There are two sides to Chappell Roan. “Chappell’s a drag queen version of me, because it’s very larger than life. Kind of tacky, not afraid to say really lewd things,” the woman who was born Kayleigh Rose Amstutz explained to Vanity Fair last year. “I am very introverted. I love being alone. I love playing video games by myself.” She hasn’t had much time to enjoy her cherished Fortnite and Mario this summer, though.

Thanks to a bevy of iconic performances — everywhere from Coachella to The Tonight Show — and  he meteoric climb of her album, The Rise and Fall of a Midwest Princess, to the No. 2 on the Billboard album chart, “my entire life has changed,” the “Hot to Go” singer, 26, said in an August interview sit-down, noting the shift over the past eight weeks has been “weird” and “hard.” She added, “It ’s been really emotional.”

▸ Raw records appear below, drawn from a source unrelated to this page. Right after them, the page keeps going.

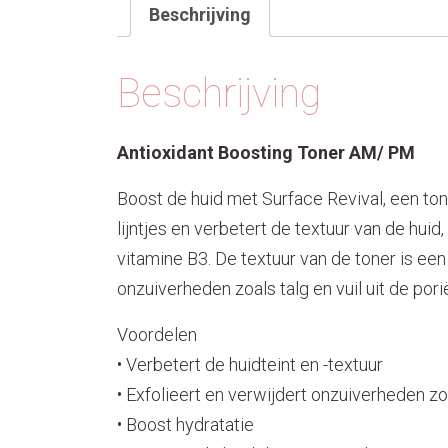
Beschrijving
Beschrijving
Antioxidant Boosting Toner AM/ PM
Boost de huid met Surface Revival, een to
lijntjes
en verbetert de textuur van de huid
vitamine B3. De textuur van de toner is een
onzuiverheden
zoals talg en vuil uit de po
Voordelen
• Verbetert de huidteint en -textuur
• Exfolieert en verwijdert onzuiverheden zon
• Boost hydratatie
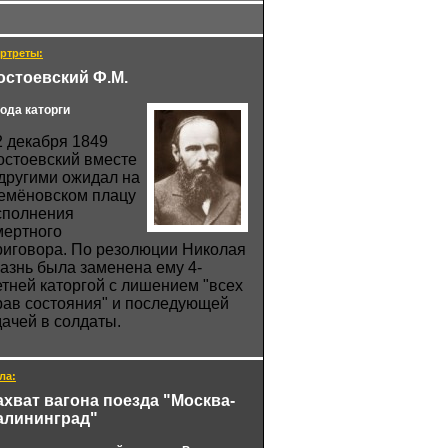
ртреты:
остоевский Ф.М.
года каторги
2 декабря 1849
остоевский вместе
 другими ожидал на
емёновском плацу
сполнения
мертного
риговора. По резолюции Николая
 казнь была заменена ему 4-
етней каторгой с лишением "всех
рав состояния" и последующей
дачей в солдаты.
ла:
ахват вагона поезда "Москва-
алининград"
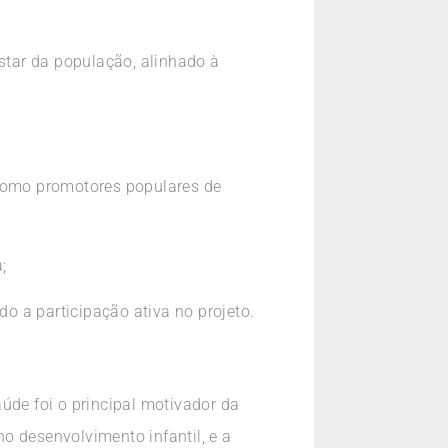
estar da população, alinhado à
 como promotores populares de
;
do a participação ativa no projeto.
de foi o principal motivador da
o desenvolvimento infantil, e a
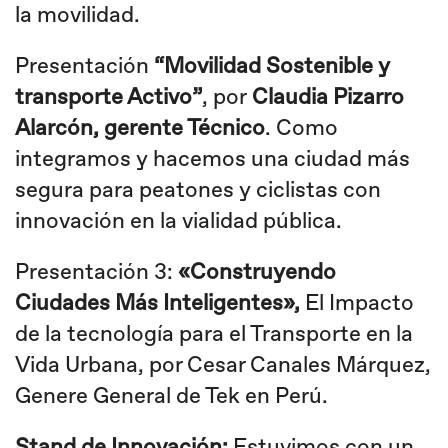
la movilidad.
Presentación
“Movilidad Sostenible y
transporte Activo”
, por
Claudia Pizarro
Alarcón, gerente Técnico
. Como
integramos y hacemos una ciudad más
segura para peatones y ciclistas con
innovación en la vialidad pública.
Presentación 3:
«Construyendo
Ciudades Más Inteligentes»,
El Impacto
de la tecnología para el Transporte en la
Vida Urbana, por Cesar Canales Márquez,
Genere General de Tek en Perú.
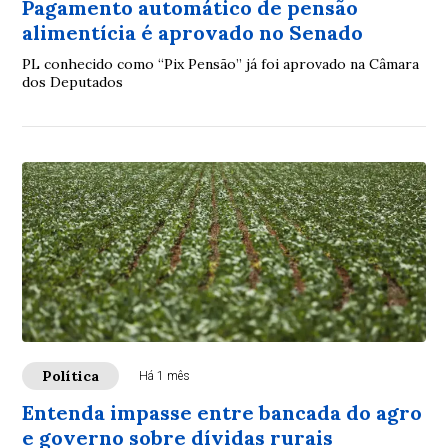
Pagamento automático de pensão
alimentícia é aprovado no Senado
PL conhecido como “Pix Pensão” já foi aprovado na Câmara
dos Deputados
Política
Há 1 mês
Entenda impasse entre bancada do agro
e governo sobre dívidas rurais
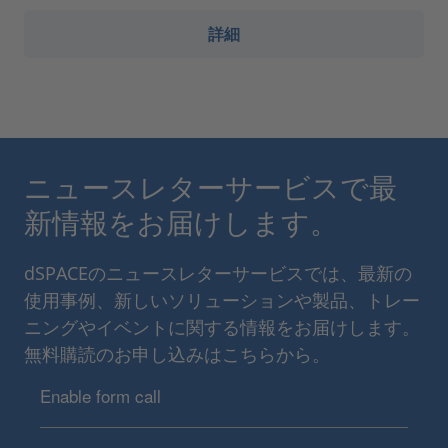
詳細
ニュースレターサービスで最
新情報をお届けします。
dSPACEのニュースレターサービスでは、最新の
使用事例、新しいソリューションや製品、トレー
ニングやイベントに関する情報をお届けします。
無料購読のお申し込みはこちらから。
Enable form call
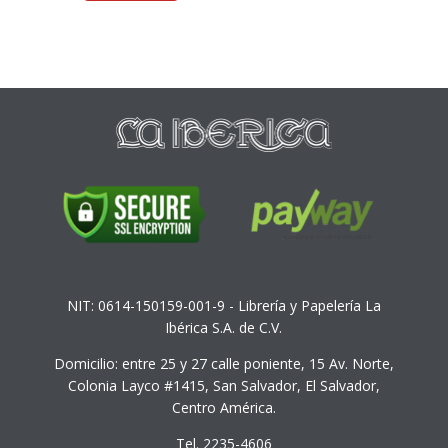
NIT: 0614-150159-001-9 - Librería y Papelería La
Ibérica S.A. de C.V.
Domicilio: entre 25 y 27 calle poniente, 15 Av. Norte,
Colonia Layco #1415, San Salvador, El Salvador,
Centro América.
Tel. 2235-4606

As of June 2023, arts-and-crafts aficionado Chappell was still working at a summer camp as a cabin counselor, so it ’s perhaps understandable that she’s now finding it hard to cope with fans who believe they are “entitled” to a hug or photo with her whenever, wherever — as well as others who “stalk” her loved ones back home in Missouri. “This is all I’ve ever wanted,” Chappell says of her fame. “It’s just heavy sometimes.”